A grace worth cultivating

We took a brisk, drizzly walk to our neighborhood coffee shop this morning. There and back, we commented on how bright the leaves looked against the backdrop of gray, the still blooming cosmos huddled up against this house, the clever Halloween decorations on that house, and street after street of campaign signs that seem to multiply overnight like mushrooms on a log.
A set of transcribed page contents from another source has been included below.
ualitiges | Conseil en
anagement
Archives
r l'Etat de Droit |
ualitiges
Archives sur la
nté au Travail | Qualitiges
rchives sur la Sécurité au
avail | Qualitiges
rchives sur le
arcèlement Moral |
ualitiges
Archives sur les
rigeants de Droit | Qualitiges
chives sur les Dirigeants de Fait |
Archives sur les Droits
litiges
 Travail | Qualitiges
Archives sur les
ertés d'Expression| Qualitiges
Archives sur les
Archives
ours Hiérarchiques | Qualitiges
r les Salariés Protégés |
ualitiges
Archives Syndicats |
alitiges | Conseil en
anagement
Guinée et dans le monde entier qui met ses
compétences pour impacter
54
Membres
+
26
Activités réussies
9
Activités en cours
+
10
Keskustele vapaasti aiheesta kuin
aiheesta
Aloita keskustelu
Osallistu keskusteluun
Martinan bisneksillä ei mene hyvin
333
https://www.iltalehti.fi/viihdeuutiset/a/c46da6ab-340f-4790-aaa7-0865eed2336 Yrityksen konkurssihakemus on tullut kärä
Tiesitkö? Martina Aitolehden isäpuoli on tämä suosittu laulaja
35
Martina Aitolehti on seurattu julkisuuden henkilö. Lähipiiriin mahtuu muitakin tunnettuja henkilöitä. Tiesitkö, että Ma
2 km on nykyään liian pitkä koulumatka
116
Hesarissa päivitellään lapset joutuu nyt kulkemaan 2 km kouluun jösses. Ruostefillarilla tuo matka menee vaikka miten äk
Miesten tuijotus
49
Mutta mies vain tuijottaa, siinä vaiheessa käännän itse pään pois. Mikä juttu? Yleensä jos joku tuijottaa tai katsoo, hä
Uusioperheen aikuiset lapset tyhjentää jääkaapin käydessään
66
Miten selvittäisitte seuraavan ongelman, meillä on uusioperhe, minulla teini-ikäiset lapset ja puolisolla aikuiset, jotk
Not much has changed on the best little block on all of W. Cucharras St. since the last go-round four years ago. The neighbor on one side of us still wants to “make America great again.” The neighbor on the other side still plans to “grab him by the ballot.” And though we have clarity in how we will be voting in this election, our household’s only stake in the ground is the chalked blessing above our door, marking our home as an outpost of a kingdom that is not of this world, whose King stretched out his loving arms, destroying the dividing wall of hostility in his own broken body, that all the people of the earth might look to him and be saved.

Another thing that hasn’t changed in four years? These neighbors’ insistence on taking care of one another. We gathered last weekend in a neighbor’s backyard to celebrate two birthdays on our block. We laughed and ate. We told stories and commented on how fast the kids are growing. We sang and raised our glasses. We devoured a cake with the most divine cream filling from our favorite Dutch bakery. The opinions are as diverse as they are strong among this group of neighbors, but we have lived too much life together on this street to see each other as enemies over the signs that grace our yards for a few weeks every four years. 
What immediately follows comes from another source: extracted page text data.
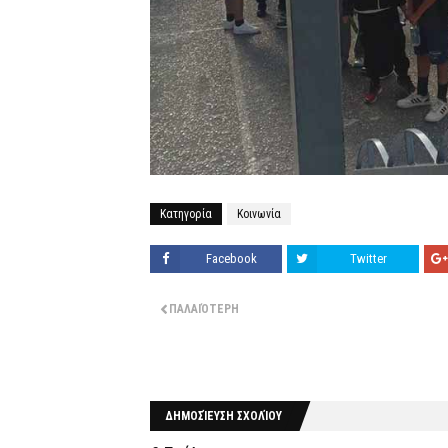
Κατηγορία
Κοινωνία
Facebook
Twitter
ΠΑΛΑΙΌΤΕΡΗ
ΔΗΜΟΣΊΕΥΣΗ ΣΧΟΛΊΟΥ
The loudest voices with a white-knuckled grip on the microphone would tell us that the stakes are too high, the situation too urgent, to bother with love, honor, or seeking to understand.  But in quiet corners of our communities, people are still committed to one another’s good, even across deep difference. 

This commitment to the common good and love among neighbors is not without cost. It will cost you the thin confidence of easy answers to complex questions, the brittle safety and emaciated camaraderie of an “us vs. them” mentality, the temporary satisfaction of the snarky meme, the simple checking for Rs and Ds to make quick work of our right to vote, and a false sense of control over a future that always ends up holding things more good and beautiful and more difficult and devastating than anyone could have predicted. 

But it is a grace worth cultivating.